Working as a literacy coach I often have family and friends ask me advice about what school they should send their children to that teaches reading well......Being so passionate about evidence based instruction, I often overwhelm them with information about the research and how important this type of approach is to all beginner readers....and usually it all goes way over their heads.  I have now learnt to educate my friends and family about the key words they should look for as parents when asking a school how they teach reading.

Usually a principal will answer in three ways and it is important to pick up on key words to try and interpret their responses, but in short, let me be blunt (in blue) and help you. 

1. I have no idea but I'm going to tell you about how amazing we are...

The first response to be aware of is just some fluff about how they teach reading so well and their school results prove that. The principal will want to share with your some data to show you how good they are (possibly only showing the achievement of their high performing students).  This response usually means that the principal doesn't actually know their school's methodology and they avoid the question.  Don't be afraid to ask, 'What approach to teaching reading led to these results?'  If the response still isn't specific, maybe ask if they could bring in a curriculum leader to assist with your question.  This is your child's future so do not be afraid to be assertive!  If the principal does not know what happens in classrooms then this just may be a red flag too. I should also add here that if the words 'project based', 'child centred' or 'inquiry learning' come into the conversation of teaching beginner readers, then run a mile!

2. A 'Whole Language' approach that was entrenched in our schooling systems for so long that research has proven has failed many students ...
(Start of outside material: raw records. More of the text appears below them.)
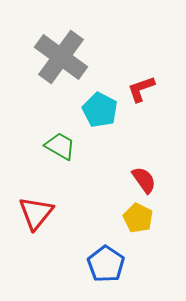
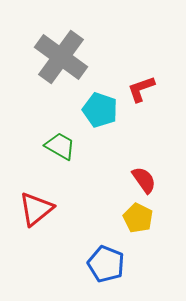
cyan pentagon: rotated 8 degrees counterclockwise
red triangle: moved 4 px up; rotated 12 degrees clockwise
blue pentagon: rotated 12 degrees counterclockwise
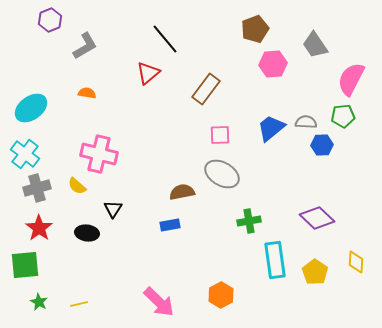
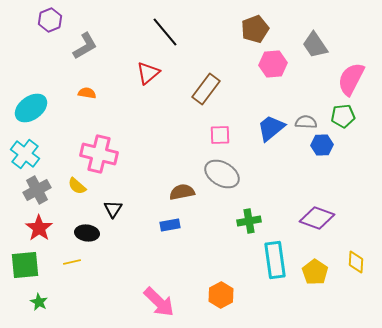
black line: moved 7 px up
gray cross: moved 2 px down; rotated 12 degrees counterclockwise
purple diamond: rotated 24 degrees counterclockwise
yellow line: moved 7 px left, 42 px up
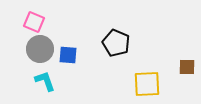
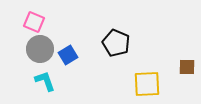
blue square: rotated 36 degrees counterclockwise
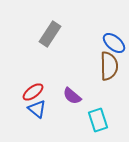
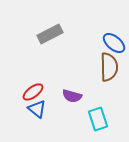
gray rectangle: rotated 30 degrees clockwise
brown semicircle: moved 1 px down
purple semicircle: rotated 24 degrees counterclockwise
cyan rectangle: moved 1 px up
The second response may indicate the old 'Whole Language' approach which research has now proven to be an ineffective approach to teaching reading and for some children, detrimental.  The principal may walk you through classrooms that look beautiful with lots of books and a lovely big word wall, but don't be fooled. This approach to teaching reading is fazing out and if you are walking through a school and being told that they have levelled readers, levelled benchmarking, sight word flash cards, word walls, balanced literacy and learn by being immersed in a literacy rich environment, then try the school down the road. Unfortunately these methodologies have failed many children and those with learning difficulties do not get picked up until it's too late.  Catch up almost seems impossible for a struggling reader in this environment.

3. An Evidence-Based approach known as Structured Literacy that is beneficial to all students and uses assessments for early intervention (you've hit gold)...

The third response is the one you're looking for.  You know you've hit gold when you are told that research drives practice in the classrooms and that teachers use a Systematic Synthetic Phonics approach to teaching decoding alongside the use of connected texts (decodable readers).  This approach is also integrated with the explicit teaching of phonemic awareness, fluency, vocabulary and comprehension and they use evidence based assessments that align to this approach.  When the principal can tell you exactly how reading is taught in their school, you automatically assume that there would be accountability and consistency in the school. This excites me!

To make it easier for parents, I created this little infographic with key words to listen out for. 


Choosing a school for your child is one of the most important jobs you have as a parent.  Your child needs to be set up for success for the next 13 years of their schooling life. The first couple of years are the most crucial so don't be afraid to ask....'How do you teach reading?'

As some of you may know, I used to be a principal of a school and it was my core duty to ensure that my staff had the most up to date professional development, there was a common and consistent methodology across all of the classrooms and I was able to walk into any classroom (during a school tour) and ask my teachers, how do we teach reading? They could confidently articulate their approach and knew they had the support from the learning enhancement team, the curriculum coordinator and other staff.  Being in a school with a united front is clearly evident from the outside in and this is the biggest indicator of a quality school.  Each school is on a journey but the importance is on whether they have key staff that have their finger on the pulse (current research) and leading that change in their school. As a parent, it's ok to ask a lot of questions to find out if the school you are choosing is the right one for your child.